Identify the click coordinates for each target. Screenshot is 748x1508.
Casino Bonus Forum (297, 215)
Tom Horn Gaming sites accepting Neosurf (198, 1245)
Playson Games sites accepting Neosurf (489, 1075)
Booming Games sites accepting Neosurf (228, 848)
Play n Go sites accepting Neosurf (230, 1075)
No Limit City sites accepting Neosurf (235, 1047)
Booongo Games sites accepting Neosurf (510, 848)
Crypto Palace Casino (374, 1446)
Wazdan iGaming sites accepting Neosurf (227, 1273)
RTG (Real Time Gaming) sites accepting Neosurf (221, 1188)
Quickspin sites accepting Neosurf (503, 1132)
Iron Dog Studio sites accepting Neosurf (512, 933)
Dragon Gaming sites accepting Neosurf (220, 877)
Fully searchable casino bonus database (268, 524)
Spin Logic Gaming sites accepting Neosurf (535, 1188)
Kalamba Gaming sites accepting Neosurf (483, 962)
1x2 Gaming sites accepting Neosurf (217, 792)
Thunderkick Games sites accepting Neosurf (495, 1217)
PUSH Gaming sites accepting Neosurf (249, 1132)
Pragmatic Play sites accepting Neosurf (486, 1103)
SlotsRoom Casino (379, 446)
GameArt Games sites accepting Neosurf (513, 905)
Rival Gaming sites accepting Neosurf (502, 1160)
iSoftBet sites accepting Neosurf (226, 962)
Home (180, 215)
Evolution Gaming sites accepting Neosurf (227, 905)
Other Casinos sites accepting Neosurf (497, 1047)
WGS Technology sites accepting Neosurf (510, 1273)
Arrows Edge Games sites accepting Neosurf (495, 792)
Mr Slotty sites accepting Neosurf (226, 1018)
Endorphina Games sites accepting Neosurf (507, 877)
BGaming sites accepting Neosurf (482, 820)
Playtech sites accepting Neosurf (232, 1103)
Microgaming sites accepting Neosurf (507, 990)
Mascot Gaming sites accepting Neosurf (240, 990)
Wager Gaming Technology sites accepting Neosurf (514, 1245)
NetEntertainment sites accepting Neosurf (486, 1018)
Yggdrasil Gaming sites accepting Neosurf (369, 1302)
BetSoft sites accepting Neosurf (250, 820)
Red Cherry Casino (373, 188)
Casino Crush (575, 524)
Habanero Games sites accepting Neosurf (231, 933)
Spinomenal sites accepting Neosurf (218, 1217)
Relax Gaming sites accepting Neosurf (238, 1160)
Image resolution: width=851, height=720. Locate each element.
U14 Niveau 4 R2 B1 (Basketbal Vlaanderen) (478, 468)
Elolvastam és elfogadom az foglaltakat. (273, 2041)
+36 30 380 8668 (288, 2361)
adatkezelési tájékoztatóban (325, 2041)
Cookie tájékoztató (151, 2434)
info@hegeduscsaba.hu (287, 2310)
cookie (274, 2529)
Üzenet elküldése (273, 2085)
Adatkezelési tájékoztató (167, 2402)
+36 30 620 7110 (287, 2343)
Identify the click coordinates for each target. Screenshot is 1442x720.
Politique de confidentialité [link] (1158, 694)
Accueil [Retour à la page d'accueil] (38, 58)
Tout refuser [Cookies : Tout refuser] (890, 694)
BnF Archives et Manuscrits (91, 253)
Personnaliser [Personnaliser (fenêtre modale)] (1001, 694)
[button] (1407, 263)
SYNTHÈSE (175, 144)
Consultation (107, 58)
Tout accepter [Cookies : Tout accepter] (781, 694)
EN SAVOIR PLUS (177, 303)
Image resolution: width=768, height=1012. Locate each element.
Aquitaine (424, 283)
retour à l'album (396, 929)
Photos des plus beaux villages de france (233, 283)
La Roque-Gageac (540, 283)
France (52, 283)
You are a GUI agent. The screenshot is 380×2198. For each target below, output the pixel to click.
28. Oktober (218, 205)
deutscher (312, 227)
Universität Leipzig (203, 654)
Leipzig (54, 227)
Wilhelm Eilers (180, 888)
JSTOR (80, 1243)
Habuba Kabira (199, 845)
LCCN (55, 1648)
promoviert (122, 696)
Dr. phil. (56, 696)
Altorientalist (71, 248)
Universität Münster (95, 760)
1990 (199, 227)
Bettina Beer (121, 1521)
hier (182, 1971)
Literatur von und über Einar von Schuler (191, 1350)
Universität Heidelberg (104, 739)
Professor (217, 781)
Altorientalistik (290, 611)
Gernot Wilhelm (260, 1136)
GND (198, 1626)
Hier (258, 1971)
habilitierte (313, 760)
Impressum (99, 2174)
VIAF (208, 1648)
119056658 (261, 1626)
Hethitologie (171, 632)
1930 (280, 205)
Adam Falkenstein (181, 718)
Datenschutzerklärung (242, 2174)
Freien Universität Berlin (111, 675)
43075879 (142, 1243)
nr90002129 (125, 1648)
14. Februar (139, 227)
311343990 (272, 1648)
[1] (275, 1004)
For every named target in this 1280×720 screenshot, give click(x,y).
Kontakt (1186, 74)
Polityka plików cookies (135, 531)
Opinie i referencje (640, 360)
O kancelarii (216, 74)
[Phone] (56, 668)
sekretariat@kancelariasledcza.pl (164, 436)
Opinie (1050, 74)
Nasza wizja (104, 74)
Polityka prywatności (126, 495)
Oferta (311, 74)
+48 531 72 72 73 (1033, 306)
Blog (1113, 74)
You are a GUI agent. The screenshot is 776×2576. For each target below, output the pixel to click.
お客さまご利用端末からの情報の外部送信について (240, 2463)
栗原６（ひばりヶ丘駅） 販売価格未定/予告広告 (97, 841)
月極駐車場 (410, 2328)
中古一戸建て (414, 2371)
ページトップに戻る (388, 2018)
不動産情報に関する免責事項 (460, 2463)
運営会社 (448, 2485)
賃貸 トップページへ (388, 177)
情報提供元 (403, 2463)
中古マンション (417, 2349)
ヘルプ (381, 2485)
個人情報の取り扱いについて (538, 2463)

━━━━━━━━━━━━━━━━

- [Work item] A single number is asked for: how many lines in the entries above hold the string "height".

- [The answer] 2